[SURBL-Discuss] Re: Start an IP list to block?

Jeff Chan jeffc at surbl.org
Sat Sep 11 00:48:25 CEST 2004


On Friday, September 10, 2004, 10:40:39 AM, Pete McNeil wrote:
> On Friday, September 10, 2004, 1:13:38 PM, Jeff wrote:

JC>> Thanks for your comments.  By "recursive domain additions" to you
JC>> mean to initiate a proactive search of domains within a given
JC>> network?  What I'm proposing is not to actively try to search,
JC>> but simply to bias the inclusion of domains that are *actually
JC>> reported to us as being in spams*.

> What I mean by "recursive domain additions" (an internal name I use
> for this process) is something like this:

> 1. Spamtrap sources the addition of a domain (URI) to the blacklist.

> 2. A subset of domains in the blacklist are resolved to IPs and those
> IPs are added to an internal reference list.

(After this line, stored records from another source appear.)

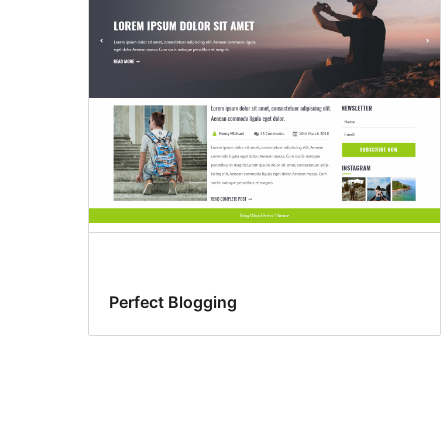
Perfect Blogging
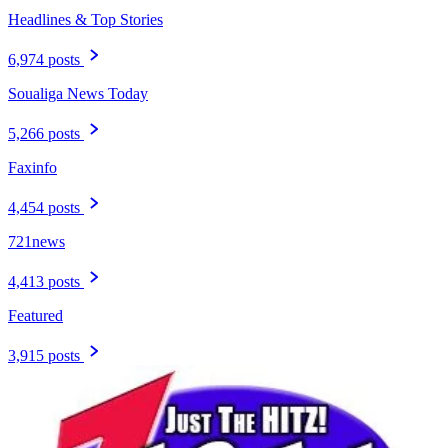
Headlines & Top Stories
6,974 posts
Soualiga News Today
5,266 posts
Faxinfo
4,454 posts
721news
4,413 posts
Featured
3,915 posts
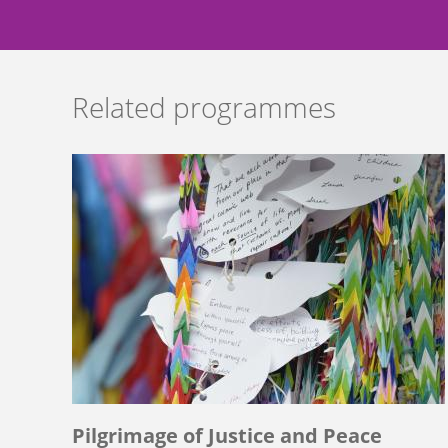
Related programmes
Pilgrimage of Justice and Peace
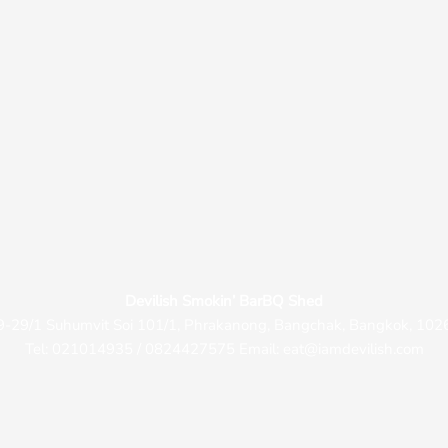
Devilish Smokin’ BarBQ Shed
9-29/1 Suhumvit Soi 101/1, Phrakanong, Bangchak, Bangkok, 102
Tel: 021014935 / 0824427575 Email: eat@iamdevilish.com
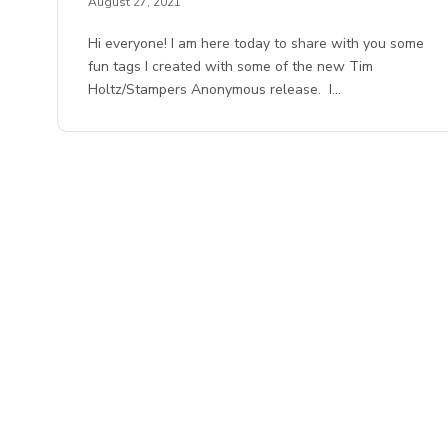
August 27, 2021
Hi everyone! I am here today to share with you some
fun tags I created with some of the new Tim
Holtz/Stampers Anonymous release. I…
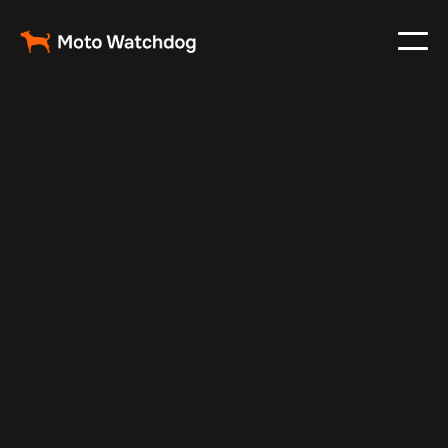
Feb 26, 2024
Vehicle Tracker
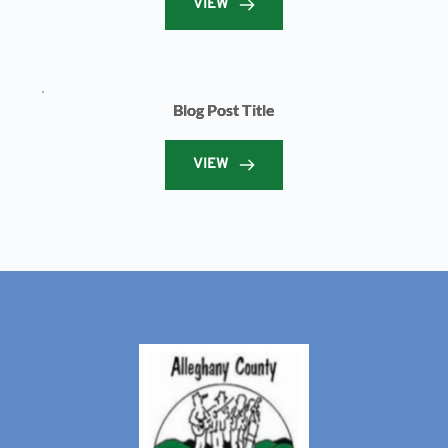
VIEW
Blog Post Title
VIEW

> 3. Subsquent clean spamtrap sources are scanned for domain URI that
> resolve to IPs on the reference list and if found these new domains
> are added to the blacklist (or at least recommended as candidates).

Aha, the space I was referring to was SpamCop reports, which
AFIAK are human.  SpamCop does get trap data, but I'm not exactly
sure what they do with it.

That said some of the same techniques might apply to our use of
spamtrap data, provided hand-checking is also done.

Otherwise your description matches ours.

> So, this is not a proactive search really - rather the capture of one
> domain predisposes the candidate generator to capture additional
> domains that resolve to the same IP(s).

Got it.  That is similar to the principle I was proposing.  ;-)

> (Candidate generator = AI monitoring spamtrap data to extract URI and
> recommend them as candidates for the black list).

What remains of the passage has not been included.